Sound quality at good bitrates is very good and we rarely replace with the uncompressed versions. Some basic knowledge of networks helps for set up. You'll have to do port-forwarding through your router, for example. QManager features require that you have an FTP set up as well. Certification is included with the Pro version, but I'm not convinced it would be worth the fee if you get Standard. It doesn't seem to be a big factor in getting more gigs. SC plays nice with ISDN bridging services so you should theoretically be able to connect to pretty much anyone through it. I'm keeping the ISDN lines, though. The Remote Transport Sync feature is a bit niggly and requires some coordination between both ends before the session starts but once you get it to work properly it's pretty nice. Bandwidth demands are not too scary and we often run two SC sessions on the same connection without issues.

All in all, it works very well but you should really examine your needs before choosing which version to go for. The standard version pays for itself within a few sessions, especially if it saves you from using a bridging service.

IHTH

JC Boulay
Technical Director
Audio Z
Montreal, Canada
http://www.audioz.com


Return to posts index

Ty Ford
Re: Source connect
on May 9, 2012 at 11:45:20 pm

Peter,

I've demoed it here from within Pro Tools a few years ago and it worked pretty well. I didn't subscribe because I don't do enough long distance work. Now servers are easy, fast and cheap. I do the session over the POTS line and load the files to my (or their ) server.
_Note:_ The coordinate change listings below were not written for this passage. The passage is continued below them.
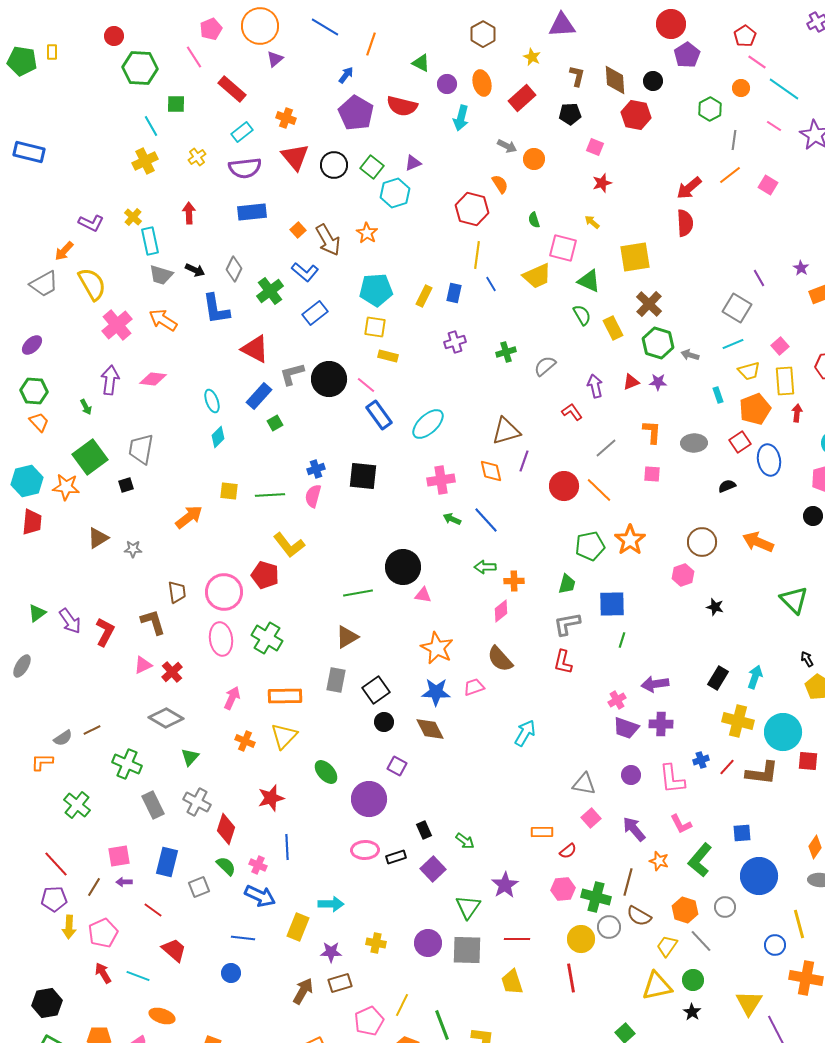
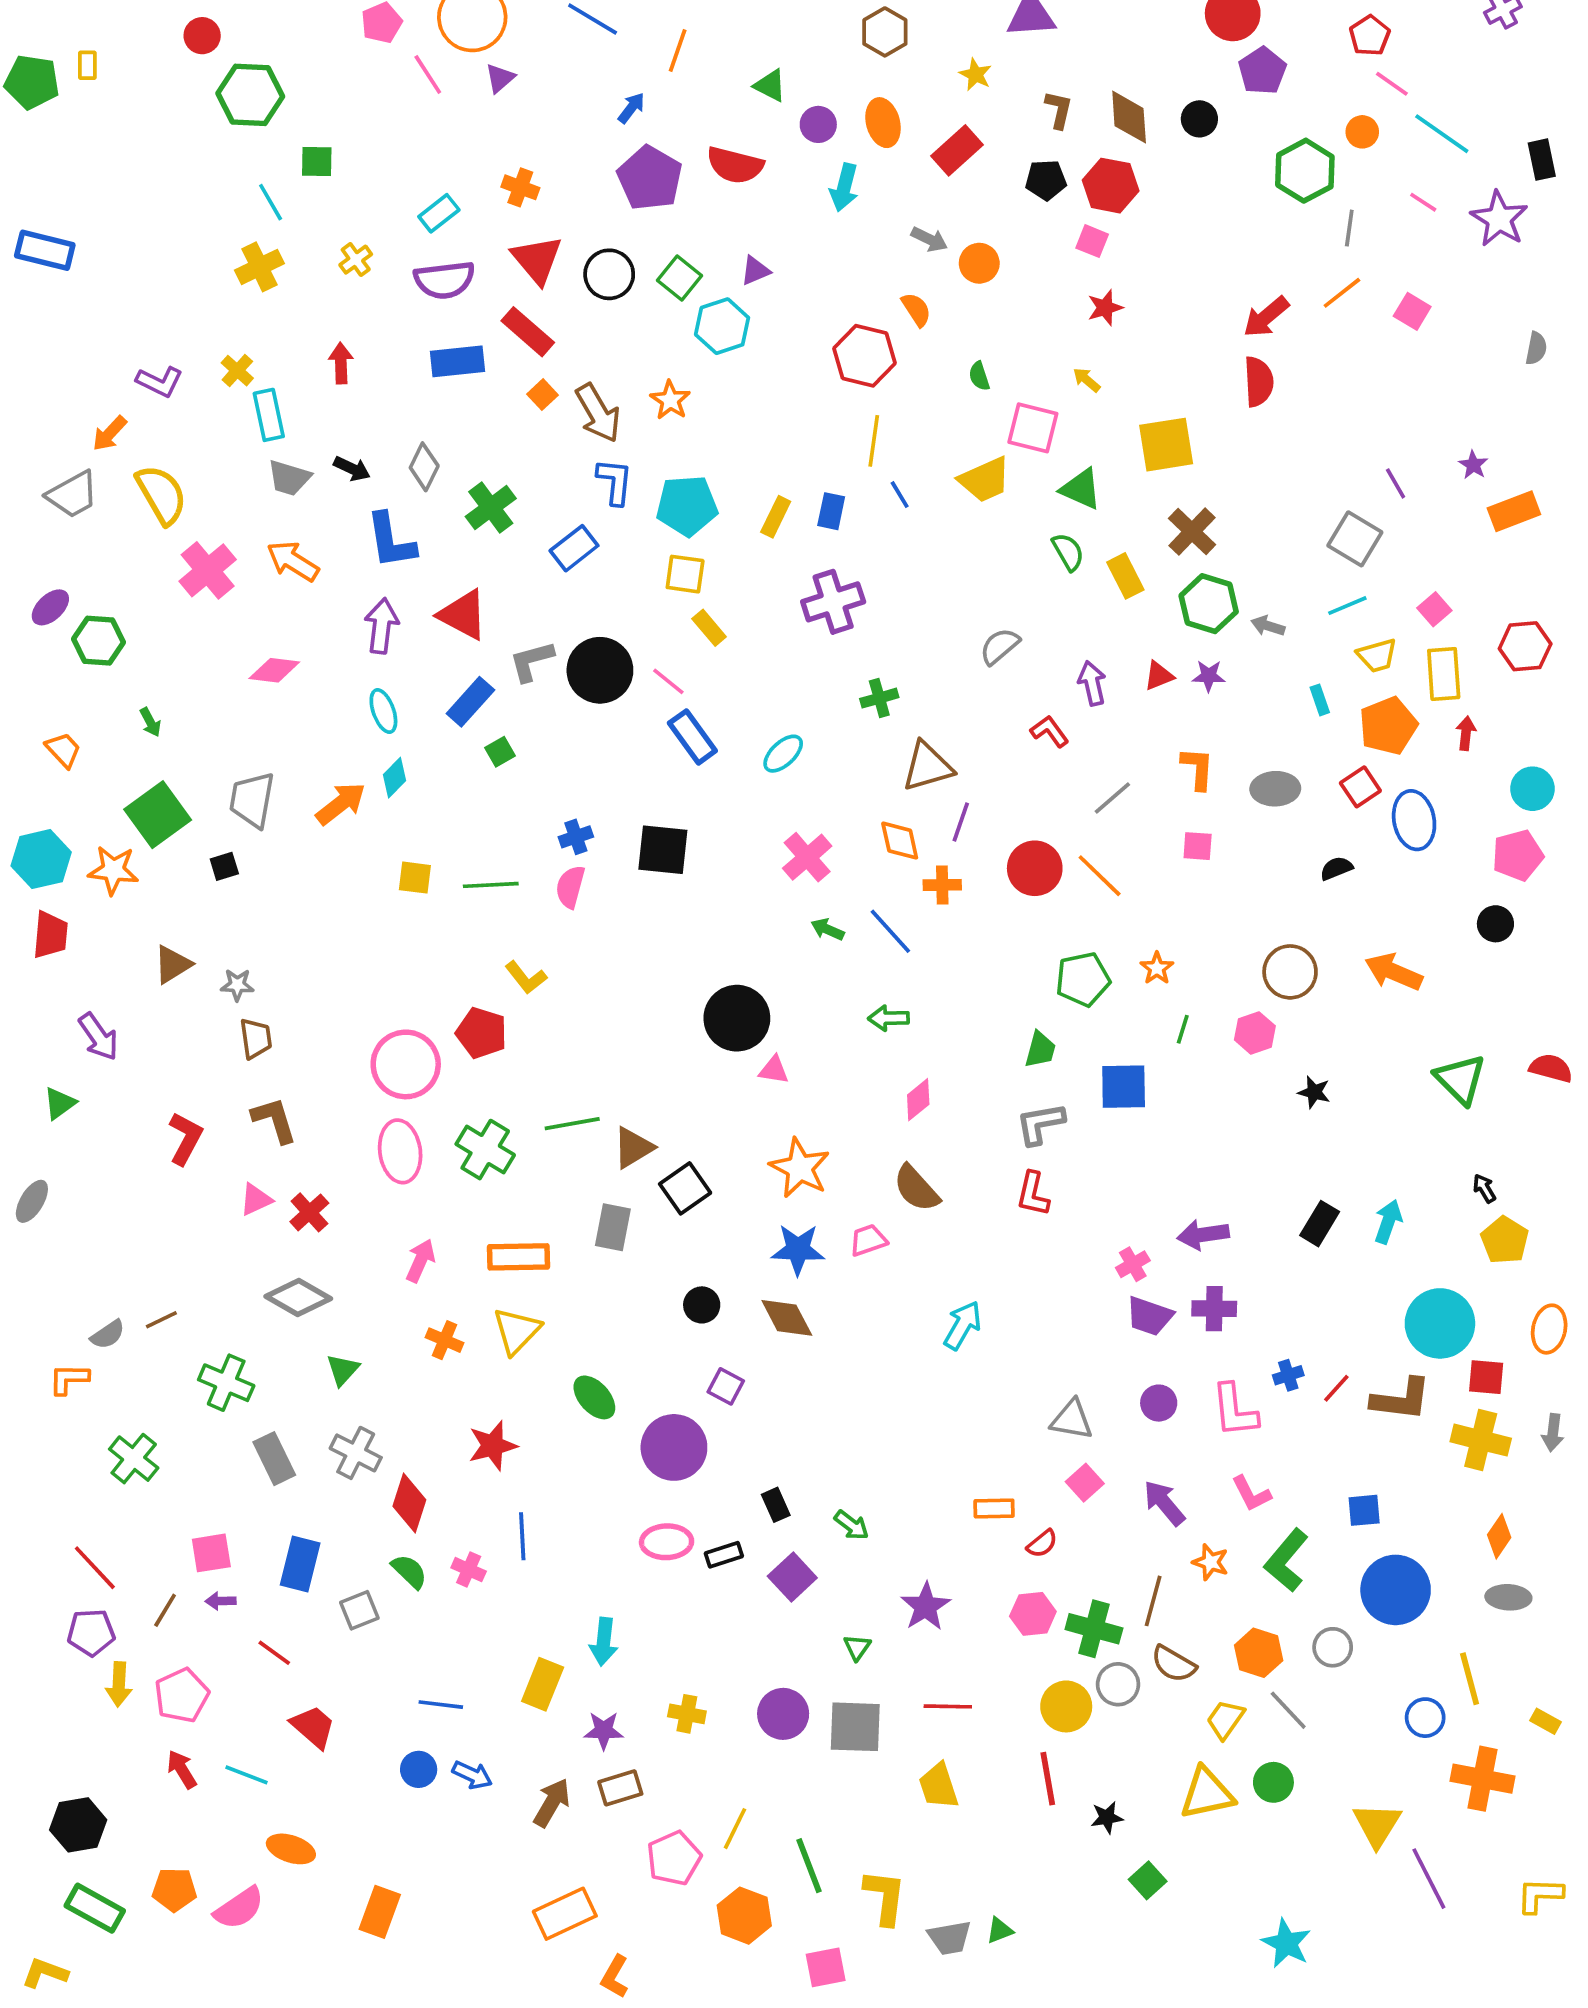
pink line: (194, 57) -> (428, 75), moved
red rectangle: (232, 89) -> (528, 332), moved
green hexagon: (710, 109) -> (1305, 171), size x1.4
red hexagon: (636, 115) -> (1111, 186), moved
blue L-shape: (305, 272) -> (615, 482), moved, turned -124
purple cross: (455, 342) -> (833, 602), size x1.5
green cross: (506, 352) -> (879, 698), moved
yellow rectangle: (388, 356) -> (709, 628), turned 36
purple arrow: (110, 380) -> (382, 626), moved
green hexagon: (34, 391) -> (98, 641), moved
cyan ellipse: (428, 424) -> (783, 754), size x0.7
pink cross: (441, 480) -> (807, 857), turned -32
orange arrow: (189, 517) -> (341, 804), moved
orange star: (630, 540) -> (1157, 968), size x0.6
yellow L-shape: (289, 545) -> (526, 977), size x0.7
orange cross: (514, 581) -> (942, 885), moved
brown trapezoid: (177, 592) -> (256, 1039), moved
green line: (358, 593) -> (572, 1124), moved
purple arrow: (70, 621) -> (98, 1037), moved
green line: (622, 640) -> (1183, 1029), moved
black square: (376, 690) -> (685, 1188), moved
yellow cross: (738, 721) -> (1481, 1440), moved
blue arrow: (260, 896) -> (472, 1775), moved, size x0.7
cyan arrow: (331, 904) -> (604, 1642), turned 95
green triangle: (468, 907) -> (857, 1647), size x0.6
black star: (692, 1012) -> (1107, 1817), moved, turned 30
The last time I looked at this, the last election, most shops were still using ISDN hardware and weren't interested in spending any more money on new technology. Maybe the world has shifted.

I think realtime sessions are usually appreciated when there's someone at each end to tend the technology.

Regards,

Ty


Want better production audio?: Ty Ford's Audio Bootcamp Field Guide
Ty Ford Blog: Ty Ford's Blog


Return to posts index


Peter Groom
Re: Source connect
on May 10, 2012 at 8:43:50 am

Good poinmts guys.
Ive been demoing here too, and with a few UK studios (where it seems to be the IP solution of choice) but ive found that out buildings speed is just too poor and shared too many ways, so i need a better servicce provider in the sound studio before i can go for it properly.
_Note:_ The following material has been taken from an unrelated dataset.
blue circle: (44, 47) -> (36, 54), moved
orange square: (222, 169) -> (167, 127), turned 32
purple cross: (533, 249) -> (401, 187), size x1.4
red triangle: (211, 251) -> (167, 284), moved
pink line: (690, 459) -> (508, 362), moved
Ive preferred it in stand alone mode rather than within pt (tried both)
I just prefer having the bussing and audio on my desk in a more traditional fashion (call me aged!)

JC One thing you mentioned, that id like you to elaborate on if you will. ISDN bridging etc.
How does that work and are you saying that with sc, i could potentially link to isdn only voices / studios like now. Who provides the isdn bridging service? Its it an added cost layer etc.
Im interested in this as my isdn codec has become a little tempremental in the last few months and im worried that itll die. Then im in a dilemma as to wether to replace with another as the uk hasnt moved to sc big time yet, but if i got sc and bridged then its the best of both worlds.
I need to understand more about this detail??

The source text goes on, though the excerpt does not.